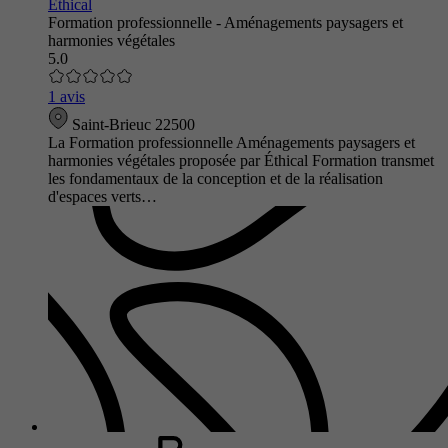
Ethical
Formation professionnelle - Aménagements paysagers et
harmonies végétales
5.0
1 avis
Saint-Brieuc 22500
La Formation professionnelle Aménagements paysagers et
harmonies végétales proposée par Éthical Formation transmet
les fondamentaux de la conception et de la réalisation
d'espaces verts…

> **Task objective**: Restate all entries exactly; pictures stay out.

> **Result of the task**:
Ethical
Formation professionnelle - Aménagements paysagers et
harmonies végétales
5.0
1 avis
Saint-Brieuc 22500
La Formation professionnelle Aménagements paysagers et
harmonies végétales proposée par Éthical Formation transmet
les fondamentaux de la conception et de la réalisation
d'espaces verts…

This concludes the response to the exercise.